Hong Kong Needs Measured BEPS Response: Report
Hong Kong’s Financial Services Development Council (FSDC) has issued a paper setting out key recommendations for the Government to consider in the area of international tax law.
The paper, which was issued on December 29, 2016, recommends that the Government should issue clearer guidance on appropriate transfer pricing methodologies for complex global book trading operations for taxpayers to follow should they wish to originate and trade international financial products in Hong Kong.
The report recommends that the guidance should provide that no single method must be applied in all cases and instead there should be a list of acceptable alternative methodologies, having regard to the different facts and circumstances of the Authorised Institutions and Securities and Futures Commission (SFC) licensed entities.

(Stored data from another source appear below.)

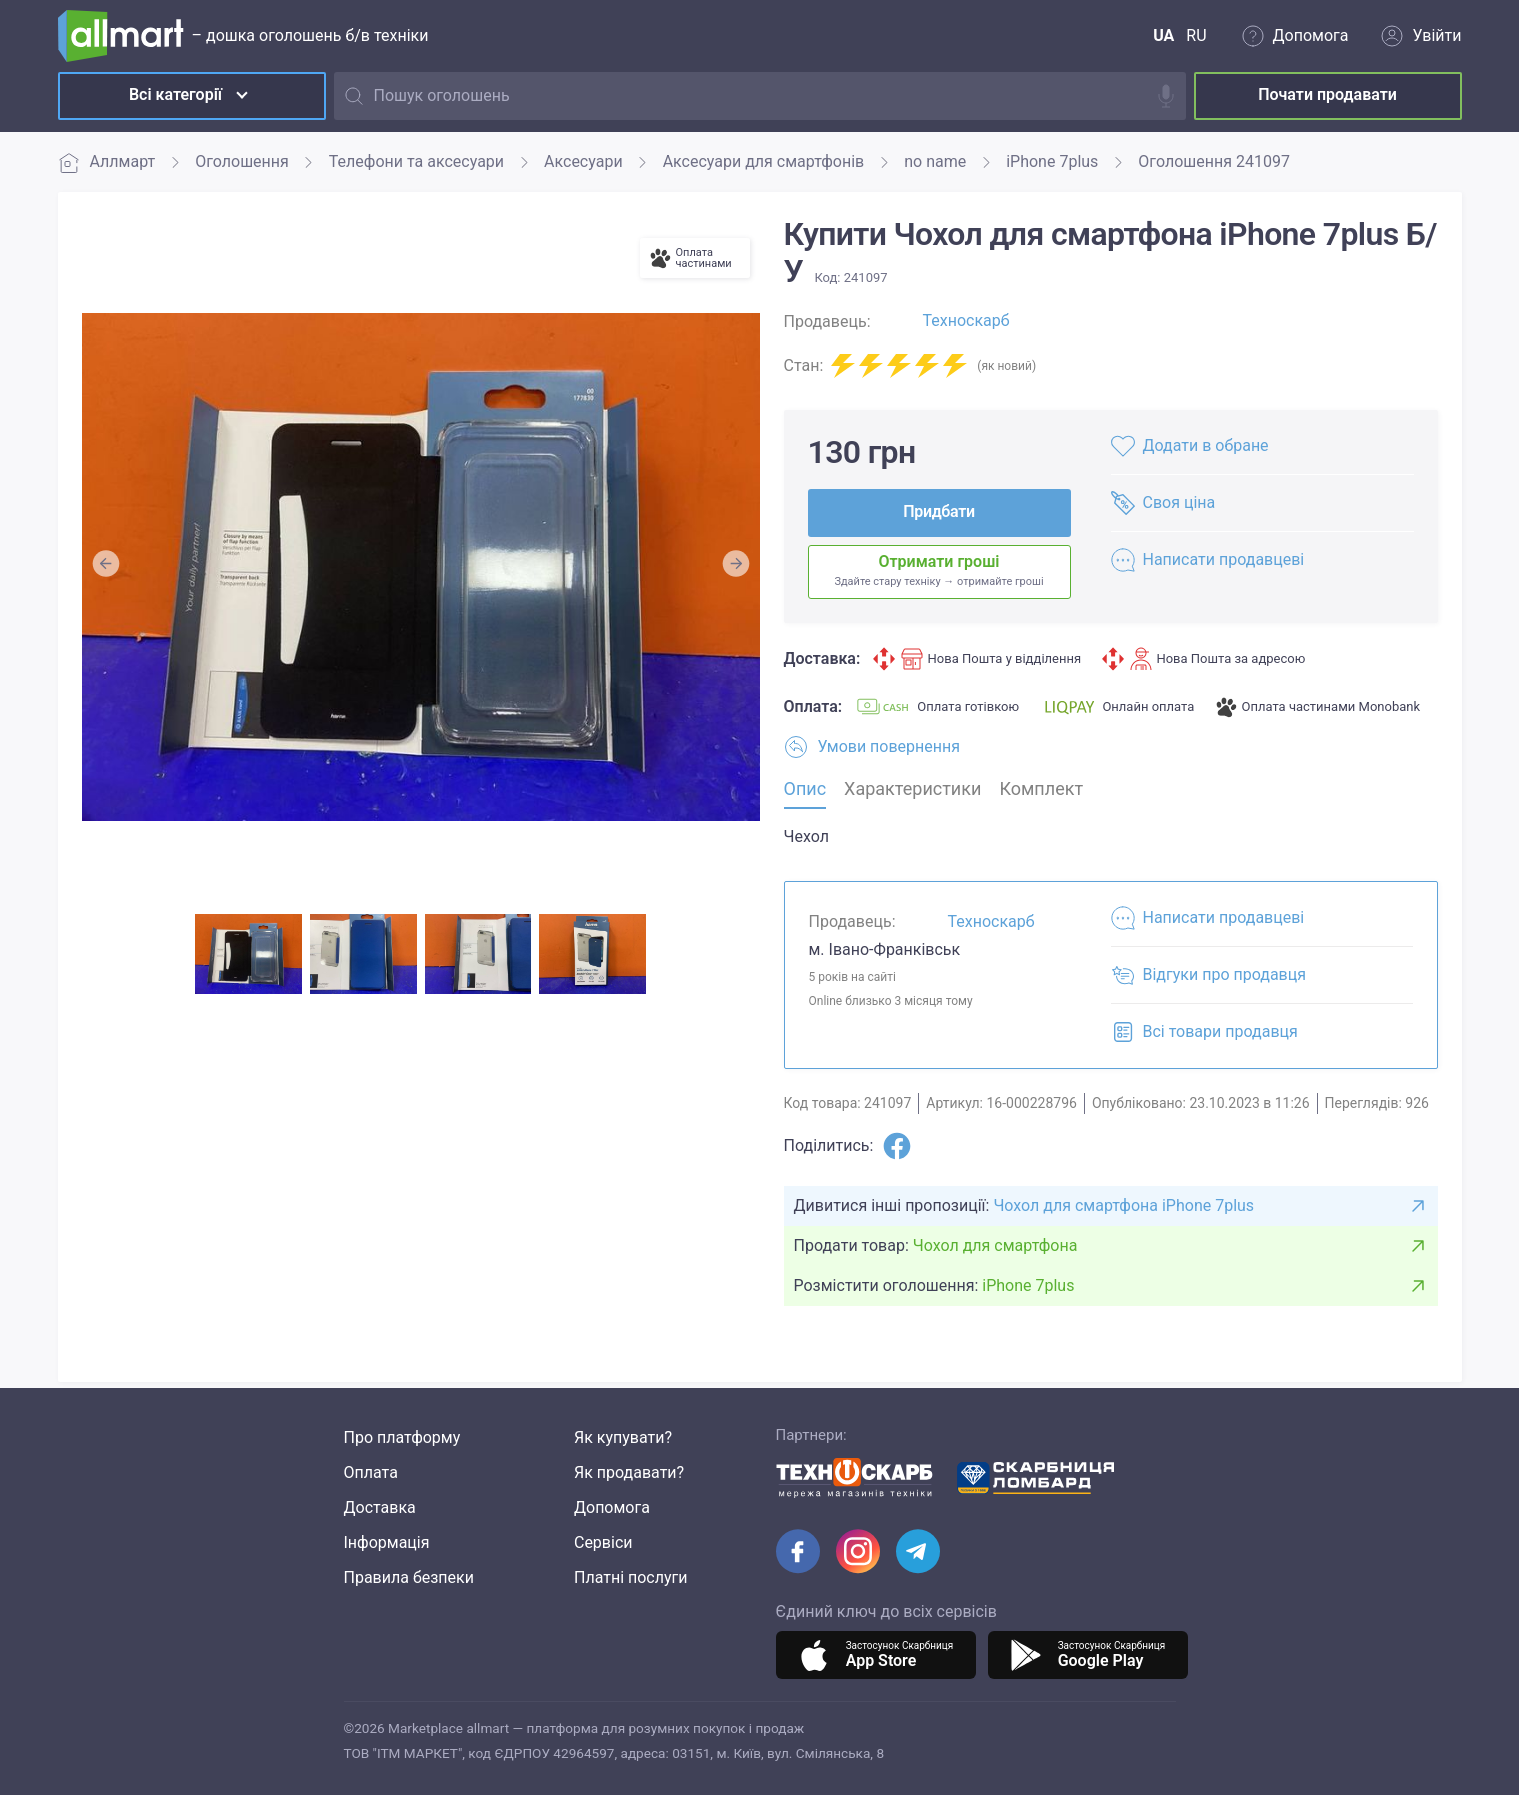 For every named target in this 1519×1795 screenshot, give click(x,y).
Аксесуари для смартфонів (764, 161)
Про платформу (402, 1437)
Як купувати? (623, 1437)
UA (1163, 35)
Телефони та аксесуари (416, 161)
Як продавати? (629, 1472)
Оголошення (242, 161)
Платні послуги (631, 1577)
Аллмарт (107, 162)
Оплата (371, 1472)
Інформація (387, 1542)
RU (1196, 35)
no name (935, 161)
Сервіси (603, 1542)
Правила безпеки (409, 1577)
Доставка (380, 1507)
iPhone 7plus (1052, 161)
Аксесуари (583, 161)
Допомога (612, 1507) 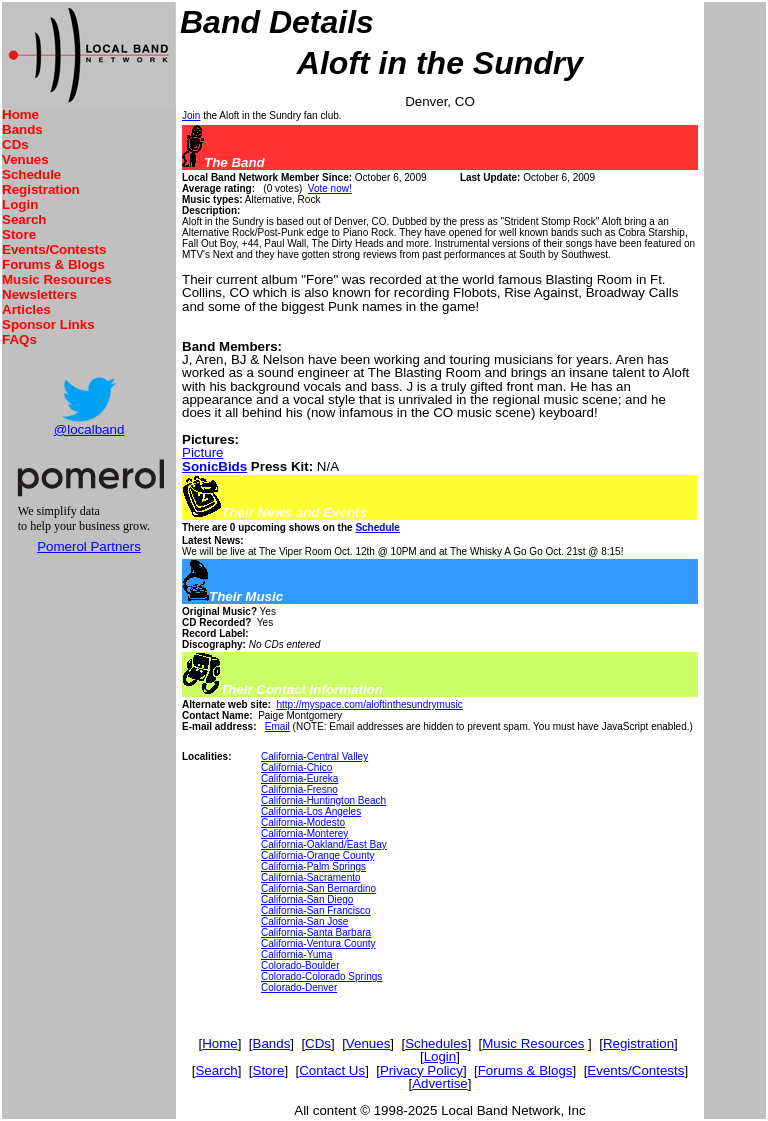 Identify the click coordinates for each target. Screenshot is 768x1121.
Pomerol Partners (89, 546)
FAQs (19, 339)
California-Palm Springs (313, 866)
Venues (25, 159)
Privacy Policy (421, 1070)
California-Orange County (317, 855)
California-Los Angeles (311, 811)
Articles (26, 309)
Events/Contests (54, 249)
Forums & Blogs (53, 264)
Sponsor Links (48, 324)
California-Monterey (304, 833)
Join (191, 115)
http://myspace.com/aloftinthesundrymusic (369, 704)
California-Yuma (296, 954)
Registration (41, 189)
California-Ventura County (318, 943)
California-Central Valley (314, 756)
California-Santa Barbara (316, 932)
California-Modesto (303, 822)
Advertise (440, 1083)
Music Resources (57, 279)
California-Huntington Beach (323, 800)
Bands (22, 129)
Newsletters (39, 294)
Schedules (436, 1043)
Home (20, 114)
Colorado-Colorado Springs (321, 976)
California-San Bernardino (318, 888)
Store (19, 234)
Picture (202, 452)
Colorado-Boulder (300, 965)
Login (20, 204)
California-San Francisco (316, 910)
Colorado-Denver (299, 987)
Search (24, 219)
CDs (15, 144)
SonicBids (214, 466)
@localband (89, 429)
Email (277, 726)
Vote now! (330, 188)
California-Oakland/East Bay (324, 844)
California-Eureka (299, 778)
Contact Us (332, 1070)
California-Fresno (299, 789)
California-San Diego (307, 899)
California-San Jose (304, 921)
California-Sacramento (311, 877)
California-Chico (296, 767)
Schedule (31, 174) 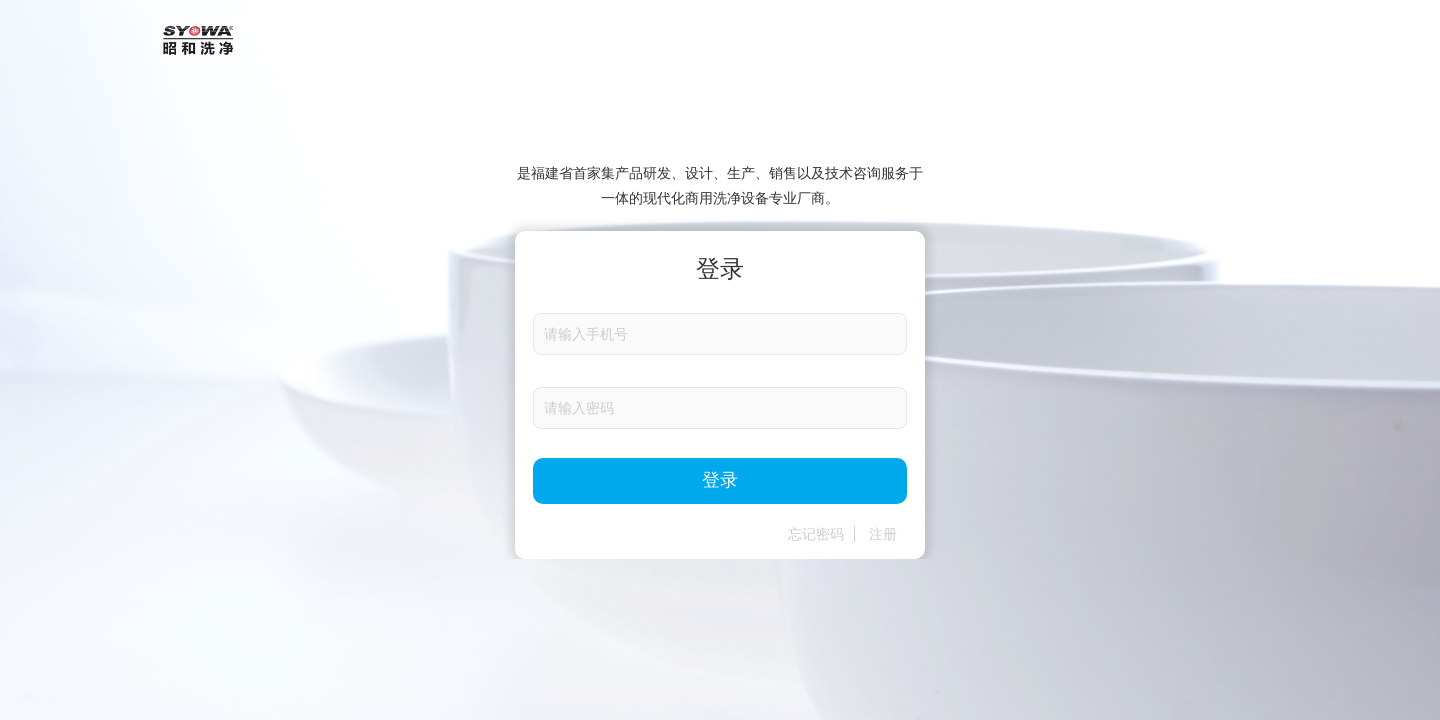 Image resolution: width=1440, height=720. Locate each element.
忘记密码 (816, 534)
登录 (720, 480)
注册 (883, 534)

On the proposed implementation of the base erosion and profit shifting (BEPS) recommendations to limit the deductibility of interest (or financial payments economically equivalent to interest), the paper notes that the OECD’s recommended debt ratios could have an adverse impact on highly leveraged financial products originating from or being traded in Hong Kong. It recommended further analysis from the Government to ensure that Hong Kong’s reaction to the BEPS project does not adversely impact the territory’s financial sector.
The paper also notes the importance of Hong Kong maintaining a robust and beneficial tax treaty network and recommends new deals with Australia, India, the Philippines, Singapore, Taiwan, and jurisdictions along “the Belt and Road.”